Monday, September 02, 2013

A Layperson's History of Getting {U} from a Stone, Part 4, Part I of II

For the past few weeks, I've been idly speaking about artifacts (and lands) in Magic's history that give mana of any color. Some give a few mana up and then sacrifice themselves, some convert generic mana or life into the color of mana you need, and others can produce mana of any color, but usually don't, or restrict how you can spend it.

Because generating mana of any color is so powerful and because lands are so cheap, the drawbacks and conditions for those types of lands are widely varied and quite unpredictable. Almost wild, really. 


In each Magic game, you have a total amount of mana you generate between each of your untap steps. If there's a land that isn't tapped when you start your turn, it's wasted potential (mostly). The goal is to have a progression of mana that you've used every turn until you've won. If you stall at four lands, that total for the first five turns looks like 1+2+3+4+4. By that fifth turn, your first land has given you five mana.

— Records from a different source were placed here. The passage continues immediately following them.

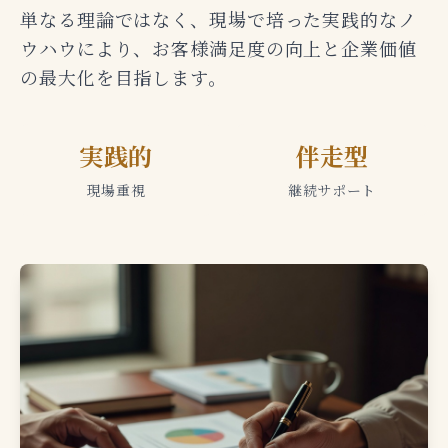
単なる理論ではなく、現場で培った実践的なノ
ウハウにより、お客様満足度の向上と企業価値
の最大化を目指します。
実践的
伴走型
現場重視
継続サポート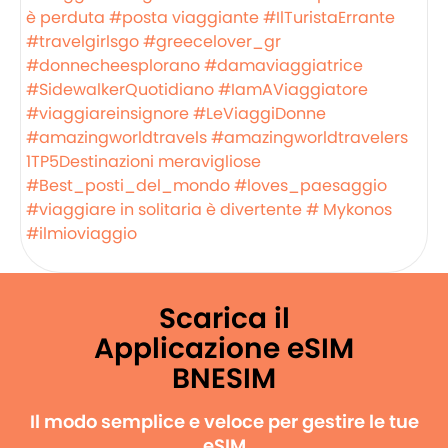
è perduta
#posta viaggiante
#IlTuristaErrante
#travelgirlsgo
#greecelover_gr
#donnecheesplorano
#damaviaggiatrice
#SidewalkerQuotidiano
#IamAViaggiatore
#viaggiareinsignore
#LeViaggiDonne
#amazingworldtravels
#amazingworldtravelers
1TP5Destinazioni meravigliose
#Best_posti_del_mondo
#loves_paesaggio
#viaggiare in solitaria è divertente
# Mykonos
#ilmioviaggio
Scarica il
Applicazione eSIM
BNESIM
Il modo semplice e veloce per gestire le tue
eSIM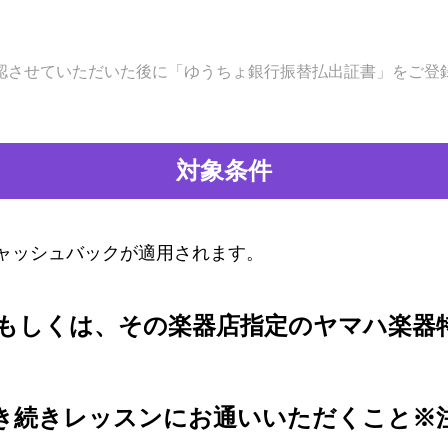
認させていただいた後に「ゆうちょ銀行振替払出証書」をご登
対象条件
ャッシュバックが適用されます。
もしくは、その楽器店指定のヤマハ楽器
き続きレッスンにお通いいただくこと※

If you have Undiscovered Paradise in your hand, you're going to have to decide at some point whether to play a land that's going to churn out mana every turn or play UP again to cast a spell now and face the same dilemma next turn. Undiscovered Paradise doesn't cost you one land drop or one mana, but one mana every turn you have to replay it. If you tap it for a color of mana you can already produce, it's even more futile.

That's not saying I don't like it or that it's unplayable—I love all of these crazy lands because they're crazy and I'm certainly not qualified to say what's "playable" and what isn't—what I'm saying is that the cost is deceptively high. Of course, you're getting a mana of any color, so maybe it's worth it.

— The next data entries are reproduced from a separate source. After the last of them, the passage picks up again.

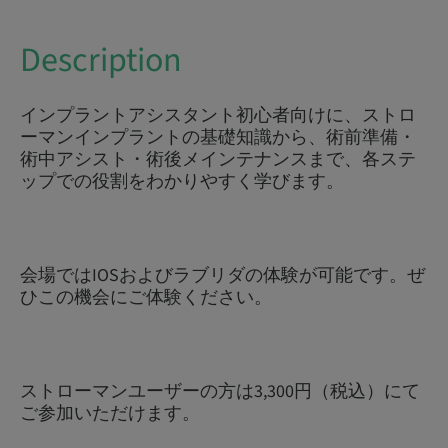
Description
インプラントアシスタント初心者向けに、ストロ
ーマンインプラントの基礎知識から、術前準備・
術中アシスト・術後メインテナンスまで、各ステ
ップでの役割をわかりやすく学びます。
会場ではIOSおよびラブリダの体験が可能です。ぜ
ひこの機会にご体験ください。
ストローマンユーザーの方は3,300円（税込）にて
ご参加いただけます。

Not being around is a pretty common tradeoff for these kinds of versatile lands. Thran Quarry and Glimmervoid sacrifice themselves if you don't control a creature or artifact, respectively. Gemstone Mine does this too, but where it's more "used up," these two guys just need you to satisfy another condition to stay around. Especially if you gamble by playing them first turn, you stand to lose a lot of gas, long-term.


What about cards in your hand? Forsaken City requires that you exile a card from your hand to untap it. While you can choose whether or not to pay the cost, you have to do so before the turn-defining draw step. Forsaken City seems like a card that demands a really good player to get the most out of it. While taking some damage or losing land is a high price, that price is usually just as damaging in one deck as another. Choosing when to pitch a card and which one are a tougher, swingier series of choices.


Speaking of cards that damage you, City of Brass' popularity tells us clearly that one damage is worth less than one mana of any color. The popularity of Tarnished Citadel tells us that tripling that price is not. When Grand Coliseum tweaked City of Brass by coming onto the battlefield tapped and adding the ability to produce colorless mana as well, it seemed like a good compromise.


Coming onto the battlefield tapped is just code for "tap this land to pay for itself." Rupture Spire takes it a turn further by actually making you pay another mana on top of that. It and Transguild Promenade (a functional reprint) the only lands I know of that cost two mana to play.

In the world of Magic, time is mana. Mirrodin's Core turns time (and its own colorless mana) into mana of any color. That's a worst-case-scenario though. In reality, you can keep it open, charge it up during an opponent's end step and use the mana if you have to during your next turn. In terms of drawbacks, I think Mirrodin's core is both the most complex and the most balanced. That's probably not a coincidence.


Rhystic Cave is my favorite because it's weird. It allows opponents to pay mana to keep you from adding mana to your mana pool. It's highly interactive and I think it's the only one on this list that lets your opponent control whether it works or not, which creates really cool rules stuff that I like. My only real doubts come from the fact that the guys on Gatherer agree with me.